• **Exercise**
The line containing "Quà tặng độc đáo" marks the start, and the last line of the records below marks the end. Print that run exactly and nothing else.

Dataset entries
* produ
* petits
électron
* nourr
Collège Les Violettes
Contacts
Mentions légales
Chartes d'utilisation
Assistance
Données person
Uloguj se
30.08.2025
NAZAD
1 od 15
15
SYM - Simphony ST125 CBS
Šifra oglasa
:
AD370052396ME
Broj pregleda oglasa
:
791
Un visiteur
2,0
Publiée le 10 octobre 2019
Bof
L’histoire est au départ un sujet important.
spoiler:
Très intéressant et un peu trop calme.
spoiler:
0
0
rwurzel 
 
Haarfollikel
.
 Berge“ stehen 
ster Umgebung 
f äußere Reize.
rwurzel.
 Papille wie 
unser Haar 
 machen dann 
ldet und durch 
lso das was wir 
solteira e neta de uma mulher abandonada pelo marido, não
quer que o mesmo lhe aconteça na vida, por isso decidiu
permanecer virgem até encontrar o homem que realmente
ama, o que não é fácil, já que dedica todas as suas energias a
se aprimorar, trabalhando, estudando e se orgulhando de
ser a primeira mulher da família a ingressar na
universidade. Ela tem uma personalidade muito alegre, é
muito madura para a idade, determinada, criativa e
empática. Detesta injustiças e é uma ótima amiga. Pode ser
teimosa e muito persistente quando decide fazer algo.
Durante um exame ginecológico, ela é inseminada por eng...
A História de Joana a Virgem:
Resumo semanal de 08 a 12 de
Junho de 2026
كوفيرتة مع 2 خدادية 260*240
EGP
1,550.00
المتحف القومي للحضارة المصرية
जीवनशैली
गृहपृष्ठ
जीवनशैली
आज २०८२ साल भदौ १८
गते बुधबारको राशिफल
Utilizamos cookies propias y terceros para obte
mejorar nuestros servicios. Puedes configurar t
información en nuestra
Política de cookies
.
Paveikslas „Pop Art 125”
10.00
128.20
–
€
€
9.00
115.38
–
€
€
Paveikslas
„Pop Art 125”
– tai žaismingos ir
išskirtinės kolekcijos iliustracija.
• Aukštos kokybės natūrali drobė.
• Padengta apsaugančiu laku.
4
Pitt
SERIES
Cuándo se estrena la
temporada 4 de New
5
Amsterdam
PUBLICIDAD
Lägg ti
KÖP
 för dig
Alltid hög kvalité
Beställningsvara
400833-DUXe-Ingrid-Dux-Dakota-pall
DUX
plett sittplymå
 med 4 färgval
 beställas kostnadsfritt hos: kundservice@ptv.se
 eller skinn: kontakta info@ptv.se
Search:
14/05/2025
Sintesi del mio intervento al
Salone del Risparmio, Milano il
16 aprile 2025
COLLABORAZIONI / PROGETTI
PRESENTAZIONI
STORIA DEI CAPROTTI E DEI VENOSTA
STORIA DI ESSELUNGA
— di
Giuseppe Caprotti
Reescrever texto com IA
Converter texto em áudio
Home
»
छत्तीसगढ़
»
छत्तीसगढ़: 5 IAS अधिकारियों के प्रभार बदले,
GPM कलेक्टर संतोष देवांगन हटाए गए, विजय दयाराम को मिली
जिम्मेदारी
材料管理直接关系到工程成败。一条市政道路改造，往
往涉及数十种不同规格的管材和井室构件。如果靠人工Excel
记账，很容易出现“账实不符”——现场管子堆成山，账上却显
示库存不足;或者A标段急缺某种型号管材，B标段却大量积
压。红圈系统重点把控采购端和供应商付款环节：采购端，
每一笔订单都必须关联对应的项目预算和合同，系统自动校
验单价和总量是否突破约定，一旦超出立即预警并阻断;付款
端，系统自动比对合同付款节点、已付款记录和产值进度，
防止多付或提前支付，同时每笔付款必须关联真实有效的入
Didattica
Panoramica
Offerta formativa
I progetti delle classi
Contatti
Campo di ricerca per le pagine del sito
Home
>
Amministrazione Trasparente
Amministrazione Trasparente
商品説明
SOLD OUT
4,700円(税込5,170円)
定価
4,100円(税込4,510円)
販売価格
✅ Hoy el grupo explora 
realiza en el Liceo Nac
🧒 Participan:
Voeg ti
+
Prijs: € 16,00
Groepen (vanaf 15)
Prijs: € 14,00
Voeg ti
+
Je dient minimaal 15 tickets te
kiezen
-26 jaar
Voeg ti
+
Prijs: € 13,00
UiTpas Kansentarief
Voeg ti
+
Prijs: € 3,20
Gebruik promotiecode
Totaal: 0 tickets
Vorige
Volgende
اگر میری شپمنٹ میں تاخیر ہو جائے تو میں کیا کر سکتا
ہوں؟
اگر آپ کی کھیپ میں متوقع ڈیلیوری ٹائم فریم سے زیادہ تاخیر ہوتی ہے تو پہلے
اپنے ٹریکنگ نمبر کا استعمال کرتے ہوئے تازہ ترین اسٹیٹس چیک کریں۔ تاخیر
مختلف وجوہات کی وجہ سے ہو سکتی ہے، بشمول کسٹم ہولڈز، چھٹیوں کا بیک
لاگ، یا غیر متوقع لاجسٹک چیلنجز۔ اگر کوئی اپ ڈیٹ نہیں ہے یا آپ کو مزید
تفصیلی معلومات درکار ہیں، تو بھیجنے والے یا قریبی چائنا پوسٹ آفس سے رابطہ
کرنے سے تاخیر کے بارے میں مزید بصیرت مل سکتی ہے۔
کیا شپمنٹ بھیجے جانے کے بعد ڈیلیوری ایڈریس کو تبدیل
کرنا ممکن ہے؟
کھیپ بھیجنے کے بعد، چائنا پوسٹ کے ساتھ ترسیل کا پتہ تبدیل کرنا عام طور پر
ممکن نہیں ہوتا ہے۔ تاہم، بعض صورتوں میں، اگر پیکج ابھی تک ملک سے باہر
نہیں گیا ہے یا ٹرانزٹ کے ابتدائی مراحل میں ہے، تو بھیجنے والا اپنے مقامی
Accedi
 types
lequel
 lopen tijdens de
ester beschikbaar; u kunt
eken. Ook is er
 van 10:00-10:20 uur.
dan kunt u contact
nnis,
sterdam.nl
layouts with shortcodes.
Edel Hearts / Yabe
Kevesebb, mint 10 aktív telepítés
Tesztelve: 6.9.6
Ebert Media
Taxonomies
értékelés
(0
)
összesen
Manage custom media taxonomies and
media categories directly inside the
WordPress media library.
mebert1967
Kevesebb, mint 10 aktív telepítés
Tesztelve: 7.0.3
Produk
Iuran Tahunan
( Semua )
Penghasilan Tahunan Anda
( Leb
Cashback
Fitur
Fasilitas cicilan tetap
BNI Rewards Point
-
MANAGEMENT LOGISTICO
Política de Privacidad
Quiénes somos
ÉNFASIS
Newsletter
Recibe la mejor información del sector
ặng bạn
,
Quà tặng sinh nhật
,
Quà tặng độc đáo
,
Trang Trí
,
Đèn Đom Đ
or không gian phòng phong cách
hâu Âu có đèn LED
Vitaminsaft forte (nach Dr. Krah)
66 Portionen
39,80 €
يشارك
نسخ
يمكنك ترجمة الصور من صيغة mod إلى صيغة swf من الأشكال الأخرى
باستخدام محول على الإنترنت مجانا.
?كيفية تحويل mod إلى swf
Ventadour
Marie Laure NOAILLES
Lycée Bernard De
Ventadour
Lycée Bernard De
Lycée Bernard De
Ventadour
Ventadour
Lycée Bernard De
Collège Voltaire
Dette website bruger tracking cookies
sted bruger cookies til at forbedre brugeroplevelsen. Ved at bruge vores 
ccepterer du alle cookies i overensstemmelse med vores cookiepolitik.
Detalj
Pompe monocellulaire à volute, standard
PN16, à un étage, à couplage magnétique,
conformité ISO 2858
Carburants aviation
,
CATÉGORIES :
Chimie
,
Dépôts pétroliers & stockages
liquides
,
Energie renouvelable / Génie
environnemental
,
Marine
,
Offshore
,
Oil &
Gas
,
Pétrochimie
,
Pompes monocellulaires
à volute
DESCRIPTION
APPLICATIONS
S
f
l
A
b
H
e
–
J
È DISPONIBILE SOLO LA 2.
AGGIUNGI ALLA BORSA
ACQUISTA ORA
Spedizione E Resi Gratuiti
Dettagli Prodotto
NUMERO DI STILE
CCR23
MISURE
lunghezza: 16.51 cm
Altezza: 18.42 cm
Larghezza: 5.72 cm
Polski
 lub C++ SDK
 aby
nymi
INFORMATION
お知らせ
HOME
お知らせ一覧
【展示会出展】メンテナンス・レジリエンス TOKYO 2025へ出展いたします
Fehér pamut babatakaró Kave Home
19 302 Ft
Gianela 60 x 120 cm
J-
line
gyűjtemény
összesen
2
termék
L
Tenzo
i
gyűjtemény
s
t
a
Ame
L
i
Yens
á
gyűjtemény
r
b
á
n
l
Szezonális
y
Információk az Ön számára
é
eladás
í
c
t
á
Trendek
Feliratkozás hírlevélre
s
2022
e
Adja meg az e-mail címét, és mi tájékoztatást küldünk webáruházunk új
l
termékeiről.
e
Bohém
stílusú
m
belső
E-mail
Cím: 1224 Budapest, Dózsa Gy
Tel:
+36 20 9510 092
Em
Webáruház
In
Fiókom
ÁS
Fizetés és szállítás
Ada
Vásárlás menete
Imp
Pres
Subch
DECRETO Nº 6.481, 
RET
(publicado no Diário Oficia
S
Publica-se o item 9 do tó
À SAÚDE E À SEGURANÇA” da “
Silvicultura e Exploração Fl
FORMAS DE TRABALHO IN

• **Answer area**
Quà tặng độc đáo
,
Trang Trí
,
Đèn Đom Đ
or không gian phòng phong cách
hâu Âu có đèn LED
Vitaminsaft forte (nach Dr. Krah)
66 Portionen
39,80 €
يشارك
نسخ
يمكنك ترجمة الصور من صيغة mod إلى صيغة swf من الأشكال الأخرى
باستخدام محول على الإنترنت مجانا.
?كيفية تحويل mod إلى swf
Ventadour
Marie Laure NOAILLES
Lycée Bernard De
Ventadour
Lycée Bernard De
Lycée Bernard De
Ventadour
Ventadour
Lycée Bernard De
Collège Voltaire
Dette website bruger tracking cookies
sted bruger cookies til at forbedre brugeroplevelsen. Ved at bruge vores 
ccepterer du alle cookies i overensstemmelse med vores cookiepolitik.
Detalj
Pompe monocellulaire à volute, standard
PN16, à un étage, à couplage magnétique,
conformité ISO 2858
Carburants aviation
,
CATÉGORIES :
Chimie
,
Dépôts pétroliers & stockages
liquides
,
Energie renouvelable / Génie
environnemental
,
Marine
,
Offshore
,
Oil &
Gas
,
Pétrochimie
,
Pompes monocellulaires
à volute
DESCRIPTION
APPLICATIONS
S
f
l
A
b
H
e
–
J
È DISPONIBILE SOLO LA 2.
AGGIUNGI ALLA BORSA
ACQUISTA ORA
Spedizione E Resi Gratuiti
Dettagli Prodotto
NUMERO DI STILE
CCR23
MISURE
lunghezza: 16.51 cm
Altezza: 18.42 cm
Larghezza: 5.72 cm
Polski
 lub C++ SDK
 aby
nymi
INFORMATION
お知らせ
HOME
お知らせ一覧
【展示会出展】メンテナンス・レジリエンス TOKYO 2025へ出展いたします
Fehér pamut babatakaró Kave Home
19 302 Ft
Gianela 60 x 120 cm
J-
line
gyűjtemény
összesen
2
termék
L
Tenzo
i
gyűjtemény
s
t
a
Ame
L
i
Yens
á
gyűjtemény
r
b
á
n
l
Szezonális
y
Információk az Ön számára
é
eladás
í
c
t
á
Trendek
Feliratkozás hírlevélre
s
2022
e
Adja meg az e-mail címét, és mi tájékoztatást küldünk webáruházunk új
l
termékeiről.
e
Bohém
stílusú
m
belső
E-mail
Cím: 1224 Budapest, Dózsa Gy
Tel:
+36 20 9510 092
Em
Webáruház
In
Fiókom
ÁS
Fizetés és szállítás
Ada
Vásárlás menete
Imp
Pres
Subch
DECRETO Nº 6.481, 
RET
(publicado no Diário Oficia
S
Publica-se o item 9 do tó
À SAÚDE E À SEGURANÇA” da “
Silvicultura e Exploração Fl
FORMAS DE TRABALHO IN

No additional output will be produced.